Why Occupy?

There is a sickness in our country. A binding and far-reaching disease that has decimated our economy, corrupted our leaders, and left Americans holding the bag. It has been said that the top 1% of people in the country control 99% of the wealth, power, and government; it has also been said that we must indeed all hang together, or, most assuredly we shall all hang separately.

Over the past few years we’ve seen the divide between the haves and the have-nots widen astronomically. While investment bankers made billions off the backs of stretched-thin Americans who believed it was their time to prosper as well, corporations were given the go-ahead to channel unlimited amounts of money into political contributions by the Supreme Court. Millions of hard-working citizens lost their jobs, their homes, and their livelihoods while tax money went to bail out the investment banks and the insurance companies that made it all possible.

Always follow the money.

There is one reason our government does not work. There is one reason “our representatives” play politics instead of doing their jobs. There is one reason why even the media we rely on to get our facts and become informed citizens is slanted and processed and mainly just plain hype. It is money. It is greed.

-Corporations and people with money are able to exert influence and control over the American political system through campaign contributions and funneling cash into campaigns and lobbyists.

-Major corporations such as Apple, Microsoft, and Google are pushing for a “tax holiday” in which the TRILLIONS$$ they hold in US BANKS as “overseas profits” (ie what they claim are profits made in business abroad, and thus avoiding having to pay US Taxes) will be transferred into the “US economy” without the appropriate taxes paid. These corporations claim this money will then boost the economy by allowing them to spend it on hiring, creating jobs, etc. However Congress has done this before. In 2004’s “the American Jobs Creation Act,” Congress allowed major corporations to bring home offshore profits at a tax rate of 5.25% – a fraction of the top corporate tax rate of 35 percent.  A two-year study by the Senate Permanent Subcommittee on Investigations found that companies involved in the tax break failed to create new jobs and instead boosted executive paychecks.

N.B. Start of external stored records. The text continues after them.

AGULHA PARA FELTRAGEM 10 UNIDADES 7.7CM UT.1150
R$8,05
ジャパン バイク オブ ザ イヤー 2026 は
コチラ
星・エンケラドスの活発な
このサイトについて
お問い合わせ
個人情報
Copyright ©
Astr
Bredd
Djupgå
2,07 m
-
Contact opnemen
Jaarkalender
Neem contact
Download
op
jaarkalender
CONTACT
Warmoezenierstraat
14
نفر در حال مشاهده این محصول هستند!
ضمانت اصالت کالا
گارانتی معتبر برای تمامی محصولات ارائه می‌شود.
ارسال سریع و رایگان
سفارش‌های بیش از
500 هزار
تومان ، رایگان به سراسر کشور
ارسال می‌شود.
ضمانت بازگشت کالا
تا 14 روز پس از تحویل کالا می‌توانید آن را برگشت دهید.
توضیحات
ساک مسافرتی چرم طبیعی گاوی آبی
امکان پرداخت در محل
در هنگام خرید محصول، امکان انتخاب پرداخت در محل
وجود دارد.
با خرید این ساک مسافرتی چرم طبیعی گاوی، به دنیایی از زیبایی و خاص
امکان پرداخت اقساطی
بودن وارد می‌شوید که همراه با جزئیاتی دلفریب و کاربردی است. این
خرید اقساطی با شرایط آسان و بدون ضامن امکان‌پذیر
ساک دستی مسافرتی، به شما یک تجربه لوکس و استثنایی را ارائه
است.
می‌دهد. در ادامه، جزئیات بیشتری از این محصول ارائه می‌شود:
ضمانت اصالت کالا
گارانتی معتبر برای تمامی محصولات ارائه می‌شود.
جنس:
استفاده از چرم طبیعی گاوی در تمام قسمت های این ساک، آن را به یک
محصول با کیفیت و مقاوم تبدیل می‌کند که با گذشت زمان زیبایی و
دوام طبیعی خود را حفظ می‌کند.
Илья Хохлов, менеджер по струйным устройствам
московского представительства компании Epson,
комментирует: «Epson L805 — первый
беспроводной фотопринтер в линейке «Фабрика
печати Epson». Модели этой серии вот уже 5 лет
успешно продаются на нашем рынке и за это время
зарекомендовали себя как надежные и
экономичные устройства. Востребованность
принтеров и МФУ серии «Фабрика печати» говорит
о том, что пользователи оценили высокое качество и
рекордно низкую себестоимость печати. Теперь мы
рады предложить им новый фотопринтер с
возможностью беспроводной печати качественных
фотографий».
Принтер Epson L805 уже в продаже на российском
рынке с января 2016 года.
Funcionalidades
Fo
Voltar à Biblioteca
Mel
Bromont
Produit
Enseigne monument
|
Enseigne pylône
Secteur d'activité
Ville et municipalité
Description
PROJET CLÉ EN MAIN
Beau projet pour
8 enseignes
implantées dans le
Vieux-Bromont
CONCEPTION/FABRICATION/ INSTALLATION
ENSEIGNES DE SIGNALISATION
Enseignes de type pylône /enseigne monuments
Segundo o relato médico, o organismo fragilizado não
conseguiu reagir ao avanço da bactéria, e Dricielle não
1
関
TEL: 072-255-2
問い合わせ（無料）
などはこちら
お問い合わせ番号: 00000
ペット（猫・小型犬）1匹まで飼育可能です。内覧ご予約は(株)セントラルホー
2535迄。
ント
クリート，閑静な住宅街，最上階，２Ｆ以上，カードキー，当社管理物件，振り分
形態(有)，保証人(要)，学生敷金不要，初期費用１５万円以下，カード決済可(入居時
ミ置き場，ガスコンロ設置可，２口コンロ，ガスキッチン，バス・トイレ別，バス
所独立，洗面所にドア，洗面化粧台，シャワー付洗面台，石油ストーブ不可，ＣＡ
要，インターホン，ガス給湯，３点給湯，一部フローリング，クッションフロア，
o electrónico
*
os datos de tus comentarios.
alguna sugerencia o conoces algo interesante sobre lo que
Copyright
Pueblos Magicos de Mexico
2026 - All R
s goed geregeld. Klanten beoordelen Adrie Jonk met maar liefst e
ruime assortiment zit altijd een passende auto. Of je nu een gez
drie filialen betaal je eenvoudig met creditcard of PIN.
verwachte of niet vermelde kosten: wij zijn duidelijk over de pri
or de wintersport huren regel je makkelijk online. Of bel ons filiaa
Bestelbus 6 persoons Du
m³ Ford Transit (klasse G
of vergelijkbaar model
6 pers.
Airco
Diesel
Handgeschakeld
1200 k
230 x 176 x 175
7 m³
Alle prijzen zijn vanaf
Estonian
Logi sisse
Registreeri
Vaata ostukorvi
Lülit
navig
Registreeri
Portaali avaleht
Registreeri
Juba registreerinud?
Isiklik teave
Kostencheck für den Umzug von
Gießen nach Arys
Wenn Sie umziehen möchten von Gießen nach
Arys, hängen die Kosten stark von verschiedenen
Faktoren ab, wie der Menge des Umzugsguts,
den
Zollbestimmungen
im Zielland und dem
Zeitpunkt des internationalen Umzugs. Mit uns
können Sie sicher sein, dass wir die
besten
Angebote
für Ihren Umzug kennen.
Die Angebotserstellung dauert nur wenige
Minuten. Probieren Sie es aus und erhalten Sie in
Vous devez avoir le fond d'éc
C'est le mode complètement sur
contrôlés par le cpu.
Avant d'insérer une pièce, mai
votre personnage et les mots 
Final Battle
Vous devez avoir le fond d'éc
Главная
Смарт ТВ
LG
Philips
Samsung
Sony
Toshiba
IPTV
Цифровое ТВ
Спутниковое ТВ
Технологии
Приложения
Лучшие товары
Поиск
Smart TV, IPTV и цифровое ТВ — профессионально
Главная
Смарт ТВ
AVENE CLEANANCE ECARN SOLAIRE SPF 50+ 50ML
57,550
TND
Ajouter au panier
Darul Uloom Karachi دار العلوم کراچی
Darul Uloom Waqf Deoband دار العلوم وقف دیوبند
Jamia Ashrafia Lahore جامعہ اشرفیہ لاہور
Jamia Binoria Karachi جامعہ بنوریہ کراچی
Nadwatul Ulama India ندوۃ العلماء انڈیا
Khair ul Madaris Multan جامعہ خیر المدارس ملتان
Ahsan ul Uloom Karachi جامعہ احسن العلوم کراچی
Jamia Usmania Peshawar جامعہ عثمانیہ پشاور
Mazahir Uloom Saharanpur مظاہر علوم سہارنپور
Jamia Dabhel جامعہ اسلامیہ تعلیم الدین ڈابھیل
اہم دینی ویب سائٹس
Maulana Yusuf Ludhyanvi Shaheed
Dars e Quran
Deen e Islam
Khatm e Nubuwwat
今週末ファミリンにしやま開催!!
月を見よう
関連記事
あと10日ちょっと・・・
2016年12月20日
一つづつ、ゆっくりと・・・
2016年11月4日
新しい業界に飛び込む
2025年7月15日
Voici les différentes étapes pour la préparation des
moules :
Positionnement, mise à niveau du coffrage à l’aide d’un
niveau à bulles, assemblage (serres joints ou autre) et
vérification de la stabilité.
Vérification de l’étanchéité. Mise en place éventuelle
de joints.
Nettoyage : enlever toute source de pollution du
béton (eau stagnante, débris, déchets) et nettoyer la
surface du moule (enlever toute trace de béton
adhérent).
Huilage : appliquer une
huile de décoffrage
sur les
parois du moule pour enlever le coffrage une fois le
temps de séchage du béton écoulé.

-Despite bringing in $150 billion at a reduced tax rate, the top 15 corporations actually eliminated more than 20,000 U.S. jobs. They also reduced their research and development spending, despite arguments that the tax break would help companies spend more money on innovation.

-While those corporations whittled away their payrolls, they also spent more money on repurchasing their own stock (to increase its value) and on increasing executive pay. These stock repurchases went up by “16 percent the first year after the tax break and 38 percent the second year. Executive pay went up 27 percent the first year after the tax break and 30 percent the next.” (Carl Levin, US Senator, Argus Press)

-Since 2004, the corporations have dramatically increased the amount of money they keep offshore to avoid paying American taxes.

-At the height of the mortgage crisis in 2008, TARP and the American Taxpayer bailed out the very banks that created the crisis in the first place in order to save the economy from certain collapse. Original criteria and regulation for TARP was rejected by said banks in lieu of a loosely defined executive pay cap instead. Basically the banks that created the economic crisis told Washington that they wouldn’t take the TARP money if there were strict regulations on how they could spend it. That money should have been a solid stimulus for the failing economy, yet here we sit three years later in the midst of the same recession.

We were told we had a chance at the American dream… but came to realize that it was truly, only a dream. We went to college to better ourselves and make something with our lives, only to find the jobs we studied for disappear before our very eyes. We pulled ourselves up by our boot straps only to find ourselves in a race that needed nicer, fancier foot wear in order to compete. In America it is fairly easy to make money if you have it to begin with, but the simple truth is- the poor are staying poor, and the rich are still getting richer.

If you’ve seen the news lately you’ve seen the Occupy Wall Street movement. It started a month ago with a call to action from Anonymous, urging New Yorkers to peacefully, calmly, and democratically camp out in Zuccotti Park. Since that day the movement has not only gained press, but momentum as well. Joining the streaming/blogging/YouTubing protesters we’ve seen US Marines in dress uniform, heads of major labor unions, and celebrities alike… They’ve been corralled, arrested, pepper-sprayed, and yet almost a month later, the movement is spreading… All the while it is being laughed at by the mainstream media who view them as leaderless, left-wing, anarchist burn-outs, who should be looking for work.

Conservatives blast the movement for it’s lack of cohesiveness and singular vision, however is another mission statement what this country really needs? It is time to throw out the buzz words and the paradigms, the press releases and the sound bytes. Occupy has become larger than anyone could’ve imagined a month ago. What started with a protest in Lower Manhattan has steamrolled across the country, gaining momentum and support.

The time has come. The movement is here. They can not ignore it any longer. Use your voice. Use your internet. Use your hands. Do something. The revolution will not be televised.

“Single acts of tyranny may be ascribed to the accidental opinion of a day; but a series of oppressions, begun at a distinguished period and pursued unalterably through every change of ministers, too plainly prove a deliberate, systematic plan of reducing a people to slavery.”